* Assignment
In the material below, find the line containing "Suchen (244, 800)" and the line containing "Unser Team (652, 1019)", then reproduce exactly both of them and every line between, and nothing else.

* Exercise inputs
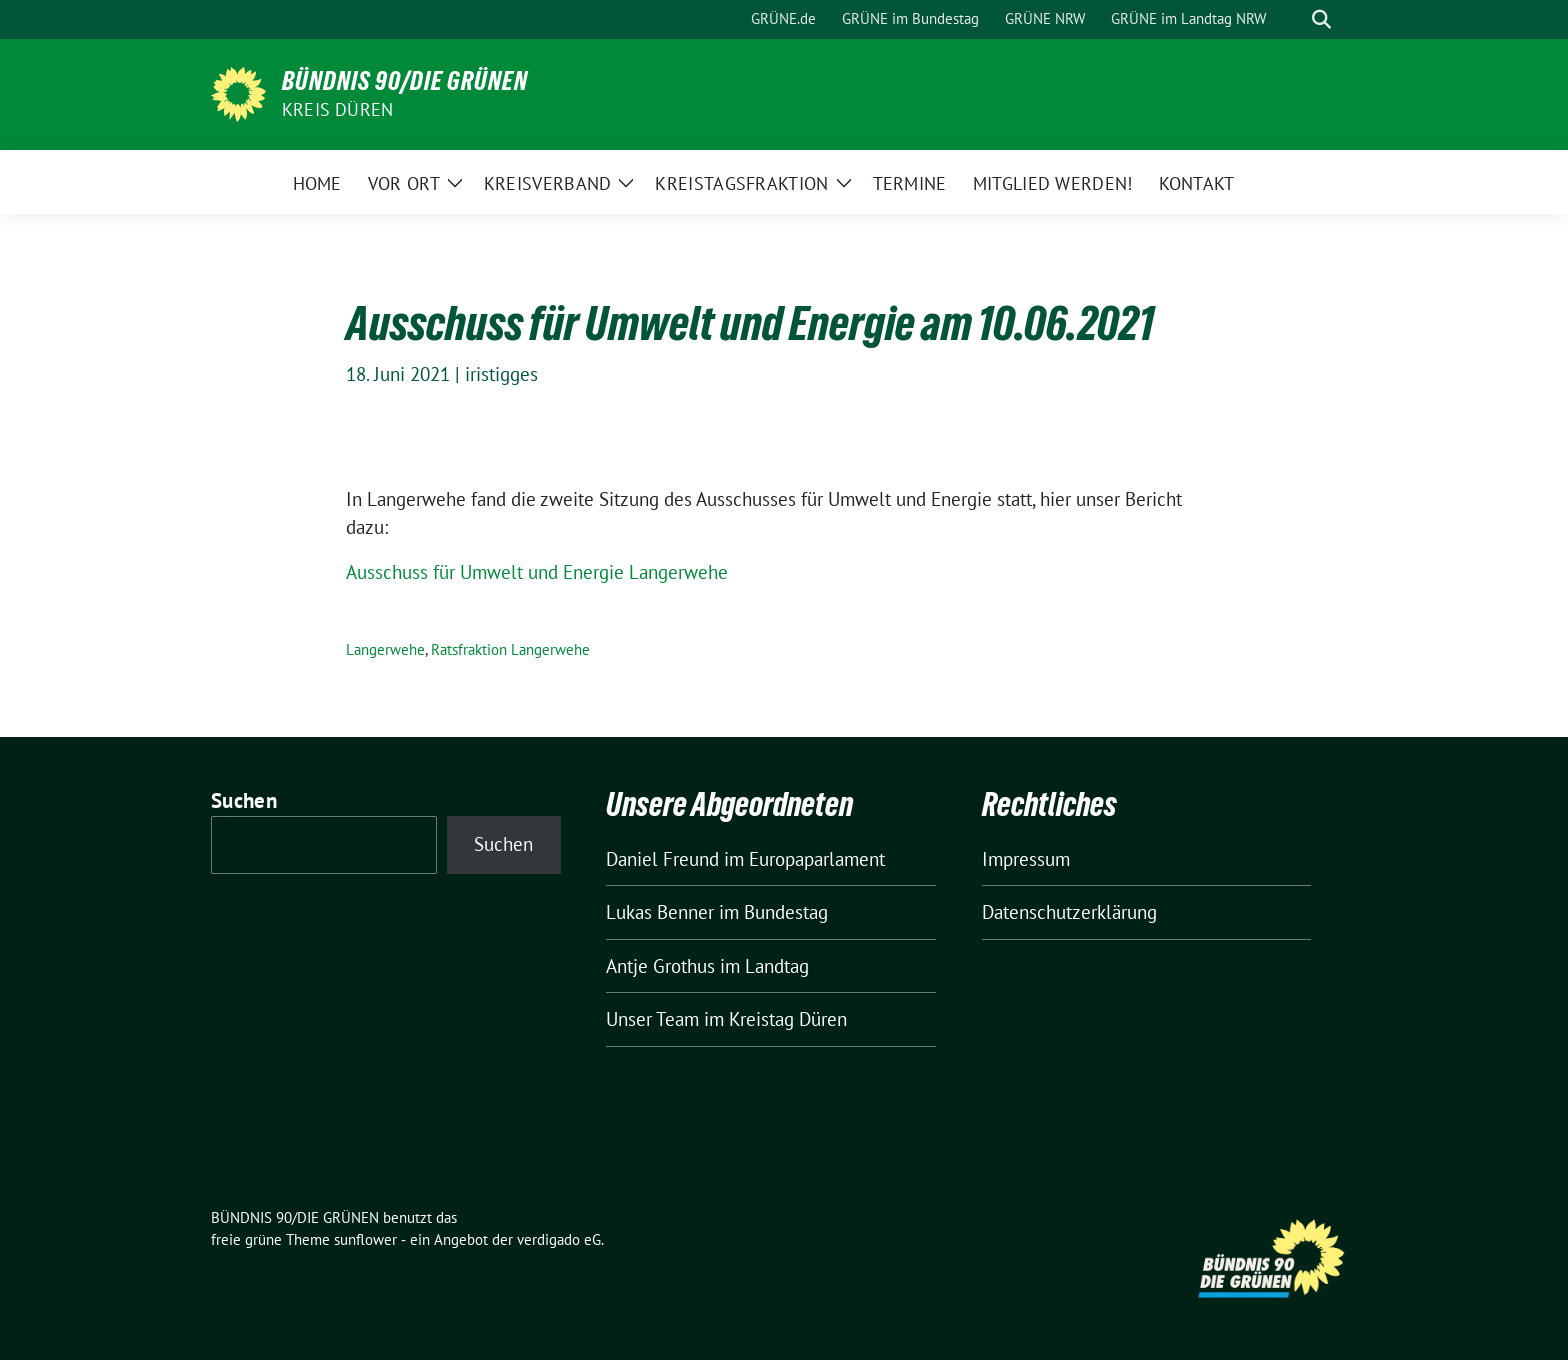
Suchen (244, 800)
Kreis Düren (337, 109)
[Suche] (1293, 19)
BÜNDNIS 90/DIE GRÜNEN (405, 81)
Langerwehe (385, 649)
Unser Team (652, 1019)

...

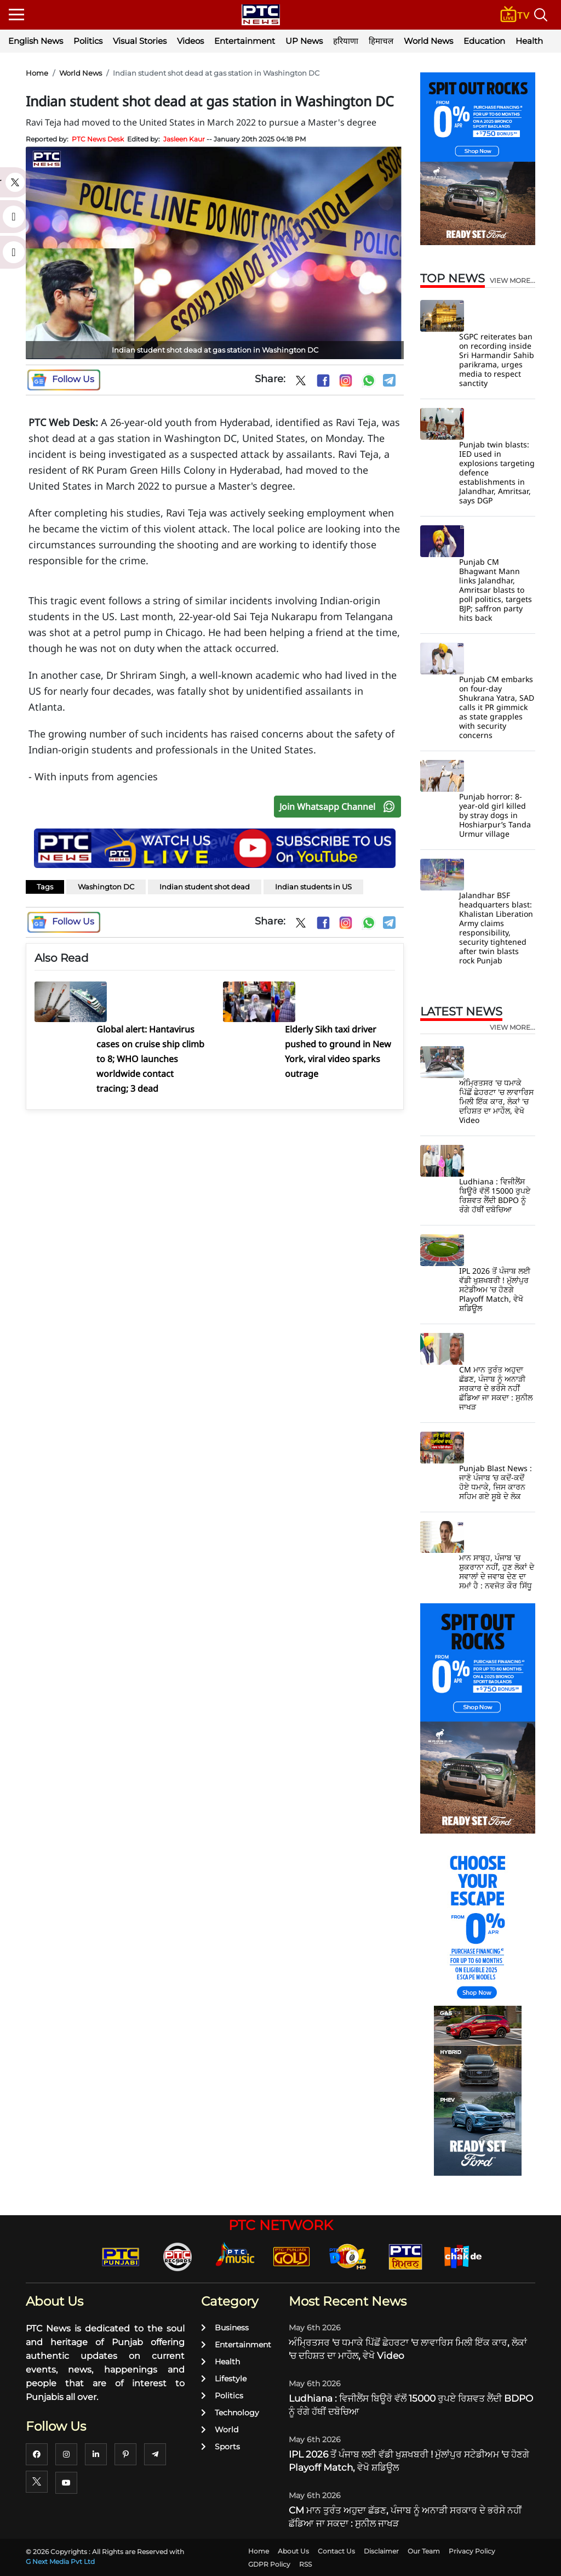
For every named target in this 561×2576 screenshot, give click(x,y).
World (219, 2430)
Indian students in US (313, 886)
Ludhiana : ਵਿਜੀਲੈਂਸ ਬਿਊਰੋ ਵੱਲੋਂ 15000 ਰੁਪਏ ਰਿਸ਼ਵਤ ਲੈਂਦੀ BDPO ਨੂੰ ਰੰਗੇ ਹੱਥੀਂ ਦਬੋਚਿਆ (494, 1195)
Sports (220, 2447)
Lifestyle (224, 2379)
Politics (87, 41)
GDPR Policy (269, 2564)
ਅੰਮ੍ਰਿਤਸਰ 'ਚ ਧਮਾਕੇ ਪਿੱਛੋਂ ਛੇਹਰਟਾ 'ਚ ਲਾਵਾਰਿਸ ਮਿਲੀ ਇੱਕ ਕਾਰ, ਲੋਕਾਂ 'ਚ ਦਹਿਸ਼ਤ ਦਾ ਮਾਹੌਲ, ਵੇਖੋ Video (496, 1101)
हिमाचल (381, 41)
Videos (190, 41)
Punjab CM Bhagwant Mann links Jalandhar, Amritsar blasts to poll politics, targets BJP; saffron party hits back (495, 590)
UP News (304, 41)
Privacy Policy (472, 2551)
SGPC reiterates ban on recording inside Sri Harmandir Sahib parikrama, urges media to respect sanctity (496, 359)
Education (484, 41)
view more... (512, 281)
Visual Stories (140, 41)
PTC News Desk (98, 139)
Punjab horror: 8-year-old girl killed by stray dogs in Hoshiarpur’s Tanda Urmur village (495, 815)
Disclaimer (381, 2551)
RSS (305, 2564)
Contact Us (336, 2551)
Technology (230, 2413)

--

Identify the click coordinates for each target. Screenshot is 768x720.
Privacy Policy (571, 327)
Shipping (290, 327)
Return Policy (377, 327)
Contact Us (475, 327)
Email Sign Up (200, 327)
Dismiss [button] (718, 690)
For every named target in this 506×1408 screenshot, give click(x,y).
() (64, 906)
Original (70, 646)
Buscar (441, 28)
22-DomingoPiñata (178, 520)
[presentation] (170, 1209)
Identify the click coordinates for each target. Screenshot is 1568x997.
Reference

* Result below
Suchen (244, 800)
Kreis Düren (337, 109)
[Suche] (1293, 19)
BÜNDNIS 90/DIE GRÜNEN (405, 81)
Langerwehe (385, 649)
Unser Team (652, 1019)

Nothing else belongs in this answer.